- **The records**:
────────────────
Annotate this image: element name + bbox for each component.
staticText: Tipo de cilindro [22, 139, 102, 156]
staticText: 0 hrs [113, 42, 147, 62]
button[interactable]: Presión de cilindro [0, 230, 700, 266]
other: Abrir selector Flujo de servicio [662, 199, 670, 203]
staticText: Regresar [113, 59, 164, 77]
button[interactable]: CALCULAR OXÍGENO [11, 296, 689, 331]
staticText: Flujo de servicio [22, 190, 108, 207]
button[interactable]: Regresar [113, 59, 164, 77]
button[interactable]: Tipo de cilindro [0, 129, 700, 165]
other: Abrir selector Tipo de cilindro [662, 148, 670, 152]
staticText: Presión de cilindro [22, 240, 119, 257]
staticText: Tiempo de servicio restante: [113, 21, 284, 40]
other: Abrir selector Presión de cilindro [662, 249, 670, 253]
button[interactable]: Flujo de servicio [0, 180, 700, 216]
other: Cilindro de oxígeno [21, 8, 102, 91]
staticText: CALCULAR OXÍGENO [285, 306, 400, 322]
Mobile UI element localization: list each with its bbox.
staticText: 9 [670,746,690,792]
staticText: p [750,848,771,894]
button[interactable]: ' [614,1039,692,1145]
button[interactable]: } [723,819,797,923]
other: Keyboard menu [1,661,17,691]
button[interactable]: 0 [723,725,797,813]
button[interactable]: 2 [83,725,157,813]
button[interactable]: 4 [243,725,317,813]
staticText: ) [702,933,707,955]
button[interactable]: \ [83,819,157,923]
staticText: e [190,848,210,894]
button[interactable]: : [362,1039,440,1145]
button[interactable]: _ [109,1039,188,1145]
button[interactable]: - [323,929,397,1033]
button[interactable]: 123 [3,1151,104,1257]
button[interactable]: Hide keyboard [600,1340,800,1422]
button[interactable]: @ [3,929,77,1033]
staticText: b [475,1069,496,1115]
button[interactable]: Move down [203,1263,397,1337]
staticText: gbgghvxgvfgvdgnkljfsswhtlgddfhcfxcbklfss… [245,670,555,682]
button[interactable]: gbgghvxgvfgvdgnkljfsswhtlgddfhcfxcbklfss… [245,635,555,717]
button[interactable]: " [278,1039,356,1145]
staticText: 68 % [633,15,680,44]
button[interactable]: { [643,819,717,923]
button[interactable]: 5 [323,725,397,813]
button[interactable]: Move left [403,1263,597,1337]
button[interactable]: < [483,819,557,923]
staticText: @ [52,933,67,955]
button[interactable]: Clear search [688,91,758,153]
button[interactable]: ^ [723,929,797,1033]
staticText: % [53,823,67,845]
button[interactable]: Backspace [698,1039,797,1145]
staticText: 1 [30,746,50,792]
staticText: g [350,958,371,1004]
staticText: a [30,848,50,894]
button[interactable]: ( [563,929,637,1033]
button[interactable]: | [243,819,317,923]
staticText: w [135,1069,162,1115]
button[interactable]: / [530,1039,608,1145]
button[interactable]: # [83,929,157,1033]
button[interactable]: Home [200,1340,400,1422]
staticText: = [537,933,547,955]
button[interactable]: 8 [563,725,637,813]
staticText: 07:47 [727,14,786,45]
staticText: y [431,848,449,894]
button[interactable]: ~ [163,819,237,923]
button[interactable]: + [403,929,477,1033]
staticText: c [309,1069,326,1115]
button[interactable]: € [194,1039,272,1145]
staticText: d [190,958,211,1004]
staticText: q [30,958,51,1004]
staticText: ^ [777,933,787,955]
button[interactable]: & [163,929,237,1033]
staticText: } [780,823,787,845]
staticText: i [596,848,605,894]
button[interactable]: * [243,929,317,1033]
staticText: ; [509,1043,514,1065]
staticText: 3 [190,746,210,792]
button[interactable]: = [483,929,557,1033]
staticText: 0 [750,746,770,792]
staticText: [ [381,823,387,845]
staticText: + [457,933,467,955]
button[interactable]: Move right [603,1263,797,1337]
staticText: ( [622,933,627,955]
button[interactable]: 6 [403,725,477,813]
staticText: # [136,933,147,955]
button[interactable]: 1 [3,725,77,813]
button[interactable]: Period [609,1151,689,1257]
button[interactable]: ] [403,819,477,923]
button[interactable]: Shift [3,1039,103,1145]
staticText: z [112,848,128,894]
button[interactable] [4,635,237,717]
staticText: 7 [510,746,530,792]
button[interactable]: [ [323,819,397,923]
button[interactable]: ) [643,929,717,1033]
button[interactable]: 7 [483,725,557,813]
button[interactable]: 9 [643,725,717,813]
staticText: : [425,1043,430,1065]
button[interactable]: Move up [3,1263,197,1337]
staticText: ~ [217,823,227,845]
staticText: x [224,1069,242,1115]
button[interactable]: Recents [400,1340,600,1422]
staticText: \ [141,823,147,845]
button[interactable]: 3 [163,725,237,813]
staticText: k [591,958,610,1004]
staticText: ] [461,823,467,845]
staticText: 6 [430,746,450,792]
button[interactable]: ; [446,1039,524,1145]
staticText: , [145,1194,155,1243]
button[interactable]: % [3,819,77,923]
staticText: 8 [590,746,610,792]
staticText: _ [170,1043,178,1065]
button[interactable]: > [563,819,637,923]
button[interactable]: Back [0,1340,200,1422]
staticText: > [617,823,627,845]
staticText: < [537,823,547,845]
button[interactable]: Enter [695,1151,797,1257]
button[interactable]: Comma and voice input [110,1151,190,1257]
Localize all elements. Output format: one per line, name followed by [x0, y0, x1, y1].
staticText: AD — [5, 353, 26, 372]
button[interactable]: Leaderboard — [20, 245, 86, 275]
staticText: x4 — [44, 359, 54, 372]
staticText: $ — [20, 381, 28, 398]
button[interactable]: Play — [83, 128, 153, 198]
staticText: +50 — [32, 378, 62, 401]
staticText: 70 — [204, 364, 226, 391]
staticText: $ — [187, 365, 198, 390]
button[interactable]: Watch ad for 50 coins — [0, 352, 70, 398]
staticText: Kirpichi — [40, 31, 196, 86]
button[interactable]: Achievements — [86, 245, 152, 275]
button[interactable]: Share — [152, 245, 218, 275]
────────────────
- **About this task**:
Find the lines of the listing above that hold "other". Please copy them.

- **Exercise answer**:
other: Abrir selector Flujo de servicio [662, 199, 670, 203]
other: Abrir selector Tipo de cilindro [662, 148, 670, 152]
other: Abrir selector Presión de cilindro [662, 249, 670, 253]
other: Cilindro de oxígeno [21, 8, 102, 91]
other: Keyboard menu [1,661,17,691]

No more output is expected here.